Gaiman began his writing career in England as a journalist. His first book was a Duran Duran biography that took him three months to write, and his second was a biography of Douglas Adams, Don't Panic: The Official Hitch Hiker's Guide to the Galaxy Companion. Gaiman describes his early writing: "I was very, very good at taking a voice that already existed and parodying or pastiching it." Violent Cases was the first of many collaborations with artist Dave McKean. This early graphic novel led to their series Black Orchid, published by DC Comics.
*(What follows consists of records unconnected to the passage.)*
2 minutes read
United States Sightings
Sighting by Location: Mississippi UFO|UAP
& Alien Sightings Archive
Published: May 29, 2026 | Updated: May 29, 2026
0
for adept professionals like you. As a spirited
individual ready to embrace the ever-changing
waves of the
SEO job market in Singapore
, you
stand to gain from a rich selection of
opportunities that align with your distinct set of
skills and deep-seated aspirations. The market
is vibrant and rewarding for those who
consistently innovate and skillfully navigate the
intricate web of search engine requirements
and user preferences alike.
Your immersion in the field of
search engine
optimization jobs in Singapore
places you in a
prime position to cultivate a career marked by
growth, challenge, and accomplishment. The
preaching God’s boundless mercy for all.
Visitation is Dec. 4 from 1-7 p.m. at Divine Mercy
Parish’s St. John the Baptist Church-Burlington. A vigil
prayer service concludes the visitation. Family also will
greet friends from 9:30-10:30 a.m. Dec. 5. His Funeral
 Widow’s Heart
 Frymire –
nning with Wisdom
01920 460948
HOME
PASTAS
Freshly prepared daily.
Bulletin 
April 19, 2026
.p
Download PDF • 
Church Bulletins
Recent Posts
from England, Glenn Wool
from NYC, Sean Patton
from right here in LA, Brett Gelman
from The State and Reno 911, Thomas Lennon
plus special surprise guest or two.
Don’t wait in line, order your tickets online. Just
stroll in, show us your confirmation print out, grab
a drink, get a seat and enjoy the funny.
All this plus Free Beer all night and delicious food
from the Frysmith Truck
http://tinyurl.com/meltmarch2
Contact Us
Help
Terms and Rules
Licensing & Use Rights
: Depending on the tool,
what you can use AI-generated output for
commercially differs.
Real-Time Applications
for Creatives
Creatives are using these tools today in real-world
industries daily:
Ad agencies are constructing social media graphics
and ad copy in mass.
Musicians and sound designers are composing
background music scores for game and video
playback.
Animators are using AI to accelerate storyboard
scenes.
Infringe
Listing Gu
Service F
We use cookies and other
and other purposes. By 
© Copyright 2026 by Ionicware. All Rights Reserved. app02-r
The groundbreaking series Sandman followed, collecting a large number of US awards in its 75 issue run, including nine Will Eisner Comic Industry Awards and three Harvey Awards. In 1991, Sandman became the first comic ever to receive a literary award, the 1991 World Fantasy Award for Best Short Story.

Neil Gaiman is credited with being one of the creators of modern comics, as well as an author whose work crosses genres and reaches audiences of all ages. He is listed in the Dictionary of Literary Biography as one of the top ten living post-modern writers and is a prolific creator of works of prose, poetry, film, journalism, comics, song lyrics, and drama.

Gaiman has achieved cult status and attracted increased media attention, with recent profiles in The New Yorker magazine and by CBS News Sunday Morning.